##### RECORDS FOR THIS EXERCISE
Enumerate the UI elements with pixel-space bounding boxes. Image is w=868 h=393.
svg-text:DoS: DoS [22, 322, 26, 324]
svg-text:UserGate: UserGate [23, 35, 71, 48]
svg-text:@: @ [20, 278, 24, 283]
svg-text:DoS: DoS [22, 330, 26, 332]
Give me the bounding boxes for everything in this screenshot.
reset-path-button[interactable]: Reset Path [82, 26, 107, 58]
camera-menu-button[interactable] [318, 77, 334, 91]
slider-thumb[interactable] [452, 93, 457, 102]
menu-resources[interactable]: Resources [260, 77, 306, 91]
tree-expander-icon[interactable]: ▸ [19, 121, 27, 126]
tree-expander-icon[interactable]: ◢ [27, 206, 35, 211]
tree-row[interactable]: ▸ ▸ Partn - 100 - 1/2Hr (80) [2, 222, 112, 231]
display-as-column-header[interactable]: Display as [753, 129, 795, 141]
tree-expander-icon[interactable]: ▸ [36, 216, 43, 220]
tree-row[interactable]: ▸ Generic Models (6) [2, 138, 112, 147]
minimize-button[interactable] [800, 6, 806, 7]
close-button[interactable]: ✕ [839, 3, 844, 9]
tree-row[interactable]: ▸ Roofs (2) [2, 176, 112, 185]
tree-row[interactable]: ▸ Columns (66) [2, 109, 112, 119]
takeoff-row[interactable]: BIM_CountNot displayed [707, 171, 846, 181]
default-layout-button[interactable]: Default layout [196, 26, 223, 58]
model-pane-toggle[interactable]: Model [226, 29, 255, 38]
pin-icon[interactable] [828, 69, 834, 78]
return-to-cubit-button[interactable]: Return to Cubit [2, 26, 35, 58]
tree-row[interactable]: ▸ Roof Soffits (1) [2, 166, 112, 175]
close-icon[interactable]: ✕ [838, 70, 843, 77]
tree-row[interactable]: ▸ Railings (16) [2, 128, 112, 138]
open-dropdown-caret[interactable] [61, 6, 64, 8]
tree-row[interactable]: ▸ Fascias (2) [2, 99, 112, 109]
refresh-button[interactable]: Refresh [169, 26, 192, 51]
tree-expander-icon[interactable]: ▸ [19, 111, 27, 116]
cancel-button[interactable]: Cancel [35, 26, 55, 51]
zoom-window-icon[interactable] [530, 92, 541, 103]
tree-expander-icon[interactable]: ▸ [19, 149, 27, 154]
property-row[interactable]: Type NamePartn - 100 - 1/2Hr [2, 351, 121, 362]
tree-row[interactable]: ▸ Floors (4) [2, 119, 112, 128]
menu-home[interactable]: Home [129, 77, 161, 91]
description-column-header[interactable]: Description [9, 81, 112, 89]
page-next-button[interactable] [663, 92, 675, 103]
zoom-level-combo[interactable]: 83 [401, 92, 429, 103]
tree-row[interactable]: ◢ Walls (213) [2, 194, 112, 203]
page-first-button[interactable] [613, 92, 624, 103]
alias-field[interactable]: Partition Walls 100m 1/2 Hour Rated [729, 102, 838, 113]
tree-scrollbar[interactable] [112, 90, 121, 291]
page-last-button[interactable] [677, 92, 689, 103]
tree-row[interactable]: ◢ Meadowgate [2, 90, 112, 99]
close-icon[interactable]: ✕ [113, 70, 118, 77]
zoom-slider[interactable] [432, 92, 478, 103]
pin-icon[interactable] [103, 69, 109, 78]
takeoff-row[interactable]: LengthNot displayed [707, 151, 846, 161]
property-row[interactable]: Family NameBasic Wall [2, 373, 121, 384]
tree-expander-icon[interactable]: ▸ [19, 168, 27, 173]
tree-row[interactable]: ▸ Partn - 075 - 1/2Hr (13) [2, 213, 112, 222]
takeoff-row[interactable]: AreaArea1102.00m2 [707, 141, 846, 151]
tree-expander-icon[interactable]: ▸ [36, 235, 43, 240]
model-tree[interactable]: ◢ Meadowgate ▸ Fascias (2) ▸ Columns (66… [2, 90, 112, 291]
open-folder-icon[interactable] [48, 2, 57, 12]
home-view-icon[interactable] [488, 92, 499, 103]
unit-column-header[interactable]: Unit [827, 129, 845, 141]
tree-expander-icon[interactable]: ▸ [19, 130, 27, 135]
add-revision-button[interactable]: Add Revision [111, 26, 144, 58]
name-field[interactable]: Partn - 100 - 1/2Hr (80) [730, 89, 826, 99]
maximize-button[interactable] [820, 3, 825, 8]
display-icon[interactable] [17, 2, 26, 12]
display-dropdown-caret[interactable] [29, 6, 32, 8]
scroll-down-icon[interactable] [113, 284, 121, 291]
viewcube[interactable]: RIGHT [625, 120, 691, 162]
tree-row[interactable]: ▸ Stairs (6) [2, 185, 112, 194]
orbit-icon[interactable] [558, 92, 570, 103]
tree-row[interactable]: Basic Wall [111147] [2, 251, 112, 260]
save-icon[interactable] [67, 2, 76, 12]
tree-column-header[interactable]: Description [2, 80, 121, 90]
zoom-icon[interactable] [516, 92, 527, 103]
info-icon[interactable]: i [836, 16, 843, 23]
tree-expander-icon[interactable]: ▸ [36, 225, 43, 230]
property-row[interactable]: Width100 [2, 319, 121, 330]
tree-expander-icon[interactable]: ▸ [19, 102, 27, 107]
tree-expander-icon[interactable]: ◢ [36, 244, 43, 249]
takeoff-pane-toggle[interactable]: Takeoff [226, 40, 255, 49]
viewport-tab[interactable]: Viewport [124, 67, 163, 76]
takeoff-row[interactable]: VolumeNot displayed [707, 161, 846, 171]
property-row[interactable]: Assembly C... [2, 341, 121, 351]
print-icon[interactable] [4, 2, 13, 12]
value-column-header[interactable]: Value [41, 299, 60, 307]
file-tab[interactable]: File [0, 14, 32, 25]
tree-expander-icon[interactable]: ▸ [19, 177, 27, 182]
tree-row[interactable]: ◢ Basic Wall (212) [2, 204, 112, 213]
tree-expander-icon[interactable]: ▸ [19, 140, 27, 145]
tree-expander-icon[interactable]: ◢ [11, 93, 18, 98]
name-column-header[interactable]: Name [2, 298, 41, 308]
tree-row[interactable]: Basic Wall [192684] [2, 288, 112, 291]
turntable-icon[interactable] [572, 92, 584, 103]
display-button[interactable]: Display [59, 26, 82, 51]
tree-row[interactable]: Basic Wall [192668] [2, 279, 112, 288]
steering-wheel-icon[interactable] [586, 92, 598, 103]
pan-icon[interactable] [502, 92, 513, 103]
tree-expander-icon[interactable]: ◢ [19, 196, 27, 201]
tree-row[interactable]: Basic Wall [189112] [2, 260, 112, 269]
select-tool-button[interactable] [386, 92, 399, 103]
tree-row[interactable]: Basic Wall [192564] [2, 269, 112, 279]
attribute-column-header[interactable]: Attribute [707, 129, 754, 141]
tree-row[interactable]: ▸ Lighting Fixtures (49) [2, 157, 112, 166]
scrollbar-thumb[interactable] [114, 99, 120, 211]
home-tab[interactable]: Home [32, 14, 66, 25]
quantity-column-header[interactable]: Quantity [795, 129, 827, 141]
##########
### EXERCISE PROMPT
Give back the entire listing above, matching every line exactly.

### ANSWER FOR THIS EXERCISE
Enumerate the UI elements with pixel-space bounding boxes. Image is w=868 h=393.
svg-text:DoS: DoS [22, 322, 26, 324]
svg-text:UserGate: UserGate [23, 35, 71, 48]
svg-text:@: @ [20, 278, 24, 283]
svg-text:DoS: DoS [22, 330, 26, 332]
Give me the bounding boxes for everything in this screenshot.
reset-path-button[interactable]: Reset Path [82, 26, 107, 58]
camera-menu-button[interactable] [318, 77, 334, 91]
slider-thumb[interactable] [452, 93, 457, 102]
menu-resources[interactable]: Resources [260, 77, 306, 91]
tree-expander-icon[interactable]: ▸ [19, 121, 27, 126]
tree-expander-icon[interactable]: ◢ [27, 206, 35, 211]
tree-row[interactable]: ▸ ▸ Partn - 100 - 1/2Hr (80) [2, 222, 112, 231]
display-as-column-header[interactable]: Display as [753, 129, 795, 141]
tree-expander-icon[interactable]: ▸ [36, 216, 43, 220]
tree-row[interactable]: ▸ Generic Models (6) [2, 138, 112, 147]
minimize-button[interactable] [800, 6, 806, 7]
close-button[interactable]: ✕ [839, 3, 844, 9]
tree-row[interactable]: ▸ Roofs (2) [2, 176, 112, 185]
tree-row[interactable]: ▸ Columns (66) [2, 109, 112, 119]
takeoff-row[interactable]: BIM_CountNot displayed [707, 171, 846, 181]
default-layout-button[interactable]: Default layout [196, 26, 223, 58]
model-pane-toggle[interactable]: Model [226, 29, 255, 38]
pin-icon[interactable] [828, 69, 834, 78]
return-to-cubit-button[interactable]: Return to Cubit [2, 26, 35, 58]
tree-row[interactable]: ▸ Roof Soffits (1) [2, 166, 112, 175]
close-icon[interactable]: ✕ [838, 70, 843, 77]
tree-row[interactable]: ▸ Railings (16) [2, 128, 112, 138]
open-dropdown-caret[interactable] [61, 6, 64, 8]
tree-row[interactable]: ▸ Fascias (2) [2, 99, 112, 109]
refresh-button[interactable]: Refresh [169, 26, 192, 51]
tree-expander-icon[interactable]: ▸ [19, 111, 27, 116]
cancel-button[interactable]: Cancel [35, 26, 55, 51]
zoom-window-icon[interactable] [530, 92, 541, 103]
tree-expander-icon[interactable]: ▸ [19, 149, 27, 154]
property-row[interactable]: Type NamePartn - 100 - 1/2Hr [2, 351, 121, 362]
tree-row[interactable]: ▸ Floors (4) [2, 119, 112, 128]
menu-home[interactable]: Home [129, 77, 161, 91]
description-column-header[interactable]: Description [9, 81, 112, 89]
page-next-button[interactable] [663, 92, 675, 103]
zoom-level-combo[interactable]: 83 [401, 92, 429, 103]
tree-row[interactable]: ◢ Walls (213) [2, 194, 112, 203]
page-first-button[interactable] [613, 92, 624, 103]
alias-field[interactable]: Partition Walls 100m 1/2 Hour Rated [729, 102, 838, 113]
tree-scrollbar[interactable] [112, 90, 121, 291]
page-last-button[interactable] [677, 92, 689, 103]
tree-row[interactable]: ◢ Meadowgate [2, 90, 112, 99]
close-icon[interactable]: ✕ [113, 70, 118, 77]
zoom-slider[interactable] [432, 92, 478, 103]
pin-icon[interactable] [103, 69, 109, 78]
takeoff-row[interactable]: LengthNot displayed [707, 151, 846, 161]
property-row[interactable]: Family NameBasic Wall [2, 373, 121, 384]
tree-expander-icon[interactable]: ▸ [19, 168, 27, 173]
tree-row[interactable]: ▸ Partn - 075 - 1/2Hr (13) [2, 213, 112, 222]
takeoff-row[interactable]: AreaArea1102.00m2 [707, 141, 846, 151]
tree-expander-icon[interactable]: ▸ [36, 235, 43, 240]
model-tree[interactable]: ◢ Meadowgate ▸ Fascias (2) ▸ Columns (66… [2, 90, 112, 291]
open-folder-icon[interactable] [48, 2, 57, 12]
home-view-icon[interactable] [488, 92, 499, 103]
unit-column-header[interactable]: Unit [827, 129, 845, 141]
tree-expander-icon[interactable]: ▸ [19, 130, 27, 135]
add-revision-button[interactable]: Add Revision [111, 26, 144, 58]
name-field[interactable]: Partn - 100 - 1/2Hr (80) [730, 89, 826, 99]
maximize-button[interactable] [820, 3, 825, 8]
display-icon[interactable] [17, 2, 26, 12]
display-dropdown-caret[interactable] [29, 6, 32, 8]
scroll-down-icon[interactable] [113, 284, 121, 291]
viewcube[interactable]: RIGHT [625, 120, 691, 162]
tree-row[interactable]: ▸ Stairs (6) [2, 185, 112, 194]
orbit-icon[interactable] [558, 92, 570, 103]
tree-row[interactable]: Basic Wall [111147] [2, 251, 112, 260]
save-icon[interactable] [67, 2, 76, 12]
tree-column-header[interactable]: Description [2, 80, 121, 90]
zoom-icon[interactable] [516, 92, 527, 103]
info-icon[interactable]: i [836, 16, 843, 23]
tree-expander-icon[interactable]: ▸ [36, 225, 43, 230]
property-row[interactable]: Width100 [2, 319, 121, 330]
tree-expander-icon[interactable]: ▸ [19, 102, 27, 107]
tree-expander-icon[interactable]: ◢ [36, 244, 43, 249]
takeoff-pane-toggle[interactable]: Takeoff [226, 40, 255, 49]
viewport-tab[interactable]: Viewport [124, 67, 163, 76]
takeoff-row[interactable]: VolumeNot displayed [707, 161, 846, 171]
property-row[interactable]: Assembly C... [2, 341, 121, 351]
print-icon[interactable] [4, 2, 13, 12]
value-column-header[interactable]: Value [41, 299, 60, 307]
file-tab[interactable]: File [0, 14, 32, 25]
tree-expander-icon[interactable]: ▸ [19, 177, 27, 182]
tree-row[interactable]: ◢ Basic Wall (212) [2, 204, 112, 213]
tree-expander-icon[interactable]: ▸ [19, 140, 27, 145]
tree-expander-icon[interactable]: ◢ [11, 93, 18, 98]
name-column-header[interactable]: Name [2, 298, 41, 308]
tree-row[interactable]: Basic Wall [192684] [2, 288, 112, 291]
turntable-icon[interactable] [572, 92, 584, 103]
display-button[interactable]: Display [59, 26, 82, 51]
tree-row[interactable]: Basic Wall [192668] [2, 279, 112, 288]
steering-wheel-icon[interactable] [586, 92, 598, 103]
pan-icon[interactable] [502, 92, 513, 103]
tree-expander-icon[interactable]: ◢ [19, 196, 27, 201]
tree-row[interactable]: Basic Wall [189112] [2, 260, 112, 269]
select-tool-button[interactable] [386, 92, 399, 103]
tree-row[interactable]: Basic Wall [192564] [2, 269, 112, 279]
attribute-column-header[interactable]: Attribute [707, 129, 754, 141]
tree-row[interactable]: ▸ Lighting Fixtures (49) [2, 157, 112, 166]
scrollbar-thumb[interactable] [114, 99, 120, 211]
home-tab[interactable]: Home [32, 14, 66, 25]
quantity-column-header[interactable]: Quantity [795, 129, 827, 141]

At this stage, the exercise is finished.